___ DATA TO USE

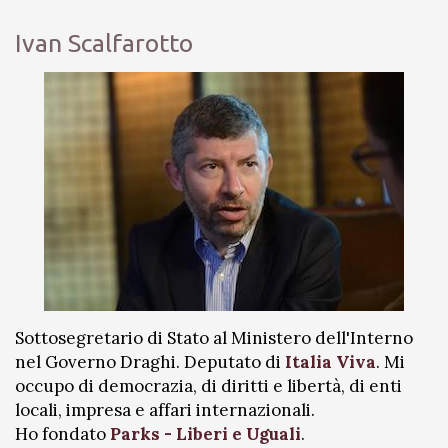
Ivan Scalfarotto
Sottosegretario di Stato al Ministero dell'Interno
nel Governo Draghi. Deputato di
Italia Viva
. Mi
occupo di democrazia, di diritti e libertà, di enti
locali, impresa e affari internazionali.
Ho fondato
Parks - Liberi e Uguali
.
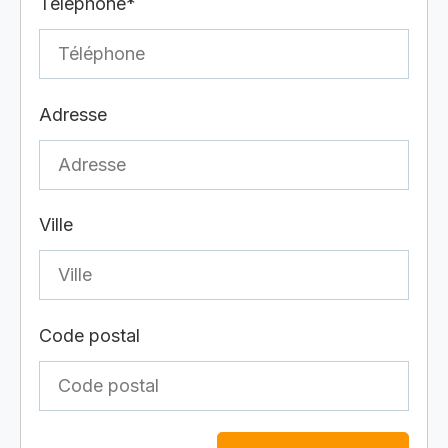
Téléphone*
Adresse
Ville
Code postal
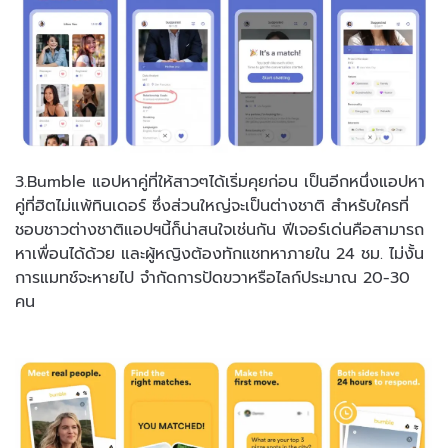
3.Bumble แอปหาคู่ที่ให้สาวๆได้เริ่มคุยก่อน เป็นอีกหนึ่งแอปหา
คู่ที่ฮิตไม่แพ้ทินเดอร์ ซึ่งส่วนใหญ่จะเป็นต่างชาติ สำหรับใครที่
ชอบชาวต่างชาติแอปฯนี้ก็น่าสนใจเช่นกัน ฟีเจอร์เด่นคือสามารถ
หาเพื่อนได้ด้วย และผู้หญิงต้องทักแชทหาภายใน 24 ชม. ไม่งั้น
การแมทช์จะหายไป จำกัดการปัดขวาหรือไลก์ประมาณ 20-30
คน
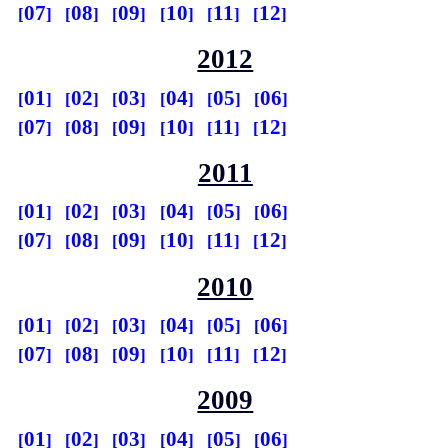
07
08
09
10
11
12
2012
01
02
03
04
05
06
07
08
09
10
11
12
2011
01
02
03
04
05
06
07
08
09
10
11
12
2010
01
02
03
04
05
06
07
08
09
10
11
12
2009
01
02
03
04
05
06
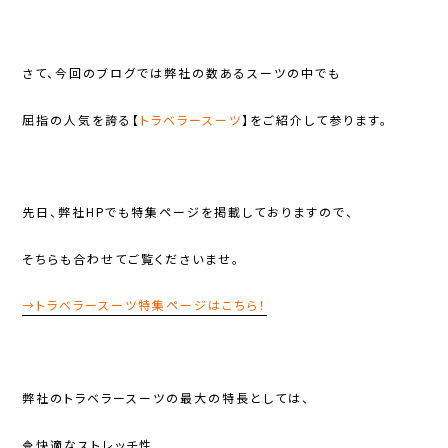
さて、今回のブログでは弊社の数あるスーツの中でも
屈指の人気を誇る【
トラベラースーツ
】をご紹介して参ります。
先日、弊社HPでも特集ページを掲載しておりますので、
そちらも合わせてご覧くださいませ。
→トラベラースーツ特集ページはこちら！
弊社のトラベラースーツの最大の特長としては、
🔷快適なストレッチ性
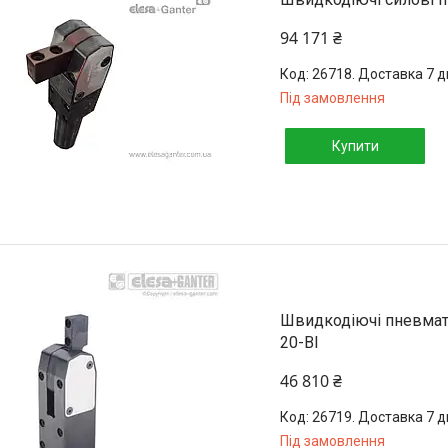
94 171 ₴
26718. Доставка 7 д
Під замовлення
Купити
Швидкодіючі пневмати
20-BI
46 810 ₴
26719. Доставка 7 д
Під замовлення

______

▶ [EXERCISE PROMPT]
Reproduce every record above word for word. Leave the pictures out.

▶ [COMPLETED TASK]
Ivan Scalfarotto
Sottosegretario di Stato al Ministero dell'Interno
nel Governo Draghi. Deputato di
Italia Viva
. Mi
occupo di democrazia, di diritti e libertà, di enti
locali, impresa e affari internazionali.
Ho fondato
Parks - Liberi e Uguali
.
Téléphone*
Adresse
Ville
Code postal
3.Bumble แอปหาคู่ที่ให้สาวๆได้เริ่มคุยก่อน เป็นอีกหนึ่งแอปหา
คู่ที่ฮิตไม่แพ้ทินเดอร์ ซึ่งส่วนใหญ่จะเป็นต่างชาติ สำหรับใครที่
ชอบชาวต่างชาติแอปฯนี้ก็น่าสนใจเช่นกัน ฟีเจอร์เด่นคือสามารถ
หาเพื่อนได้ด้วย และผู้หญิงต้องทักแชทหาภายใน 24 ชม. ไม่งั้น
การแมทช์จะหายไป จำกัดการปัดขวาหรือไลก์ประมาณ 20-30
คน
07
08
09
10
11
12
2012
01
02
03
04
05
06
07
08
09
10
11
12
2011
01
02
03
04
05
06
07
08
09
10
11
12
2010
01
02
03
04
05
06
07
08
09
10
11
12
2009
01
02
03
04
05
06
さて、今回のブログでは弊社の数あるスーツの中でも
屈指の人気を誇る【
トラベラースーツ
】をご紹介して参ります。
先日、弊社HPでも特集ページを掲載しておりますので、
そちらも合わせてご覧くださいませ。
→トラベラースーツ特集ページはこちら！
弊社のトラベラースーツの最大の特長としては、
🔷快適なストレッチ性
94 171 ₴
26718. Доставка 7 д
Під замовлення
Купити
Швидкодіючі пневмати
20-BI
46 810 ₴
26719. Доставка 7 д
Під замовлення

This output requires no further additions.